El tiempo que duró el confinamiento fueron unos meses que nos sacaron gota a gota todo aquello que estaba dentro, llamando con fuerza para poder entrar. Diría que fue justo el momento perfecto para poner paz donde había sembradas ventiscas y, entre café y café en mi balcón, mis penas se quedaron tomando el sol. Sencillamente, no me esperaba que las cosas fueran a venir así. Ahora me alegro. Porque he sabido tornar en contenido todo eso que me hablaba en silencio, dejándolo de apartar una y otra vez. Haciendo mío lo que ya era mío, supongo.
Al palo de acabar el año, recuerdo todas esas noches (y algunas que otras mañanas) en las que he sentido verdadera euforia. Vivir en el instante y captar con la retina las máximas secuencias posibles. Acabar con agujetas y sin voz. Y sonriendo al ver la galería del móvil. Como quien va a la guerra y vuelve con una medalla y muchas cartas; igual, pero con muchas fotos y sin ninguna medalla.
Rememoro también esos bonitos momentos que me sigue regalando la vida, un domingo por la mañana con churros para desayunar mientras escucho de fondo a mi padre tarareando The House of the Rising Sun. Y el mercadillo de la plaza. Y las tardes en el anticuario de libros. Y las risas en la sobremesa. Y las litrillos en Santa María, compartiendo algo más que una preciosa puesta de sol. Encontrar belleza en las cosas cotidianas, que nos sacuden tan cálidamente como ese abrazo que te da tu madre cuando lleva muchos meses sin verte. Aunque os llaméis cada día. Porque en realidad el momento de ese abrazo destruye los kilómetros que había entre medio, lo que nunca podrá hacer un whatsapp.

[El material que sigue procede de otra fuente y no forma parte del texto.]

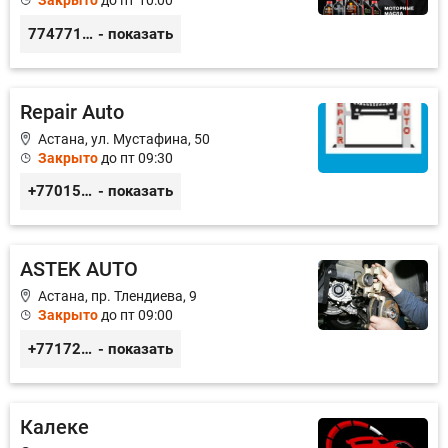
Закрыто
до пт 10:00
77477104703
- показать
Repair Auto
Астана, ул. Мустафина, 50
Закрыто
до пт 09:30
+77015375738
- показать
ASTEK AUTO
Астана, пр. Тлендиева, 9
Закрыто
до пт 09:00
+77172944444
- показать
Калеке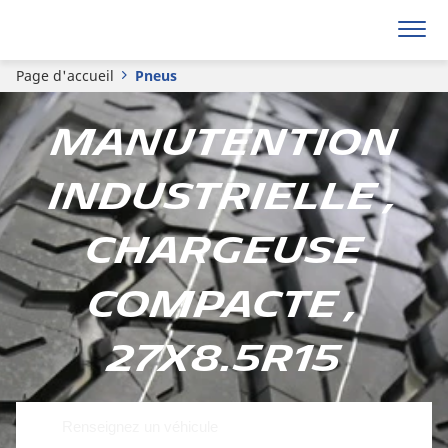
Page d'accueil
Pneus
Manutention
Industrielle ,
Chargeuse
compacte ,
27x8.5R15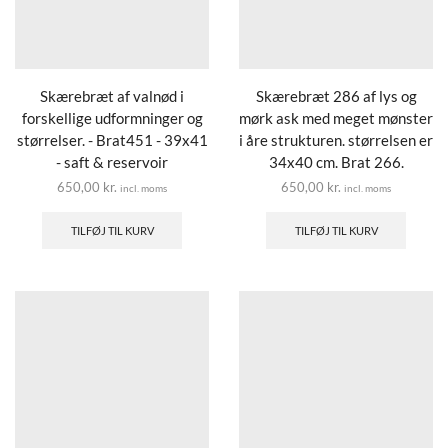
Skærebræt af valnød i
Skærebræt 286 af lys og
forskellige udformninger og
mørk ask med meget mønster
størrelser. - Brat451 - 39x41
i åre strukturen. størrelsen er
- saft & reservoir
34x40 cm. Brat 266.
650,00
kr.
650,00
kr.
incl. moms
incl. moms
TILFØJ TIL KURV
TILFØJ TIL KURV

También he de decir que he aprendido a perderle el miedo a muchas cosas, empezando por caerme de la bici a -5ºC. O a enseñar mi parte más cursi y blandita, con un poemario. O a hacer la voltereta lateral (porque no, a mis 22 años no sabía hacerla aún).
El mundo siempre ha sido caótico y bullicioso, pero ahora se encuentra en plena catástrofe ontológica. Y yo he venido aquí para hablar del tiempo. O no. Quizás quería compartir mi tiempo contigo, como lector. Para hacerte darte cuenta que ese tiempo que pasaba por el secundero del aquel señor de la mascarilla es el mismo que el tuyo, si es que lo estás perdiendo.
Crece.
Agradece.
Y ama: ama, ama y ensancha el alma.
Hasta el año que viene. Os deseo que encontréis mucha vida para este tiempo, que sin estar nunca del todo ya está corriendo.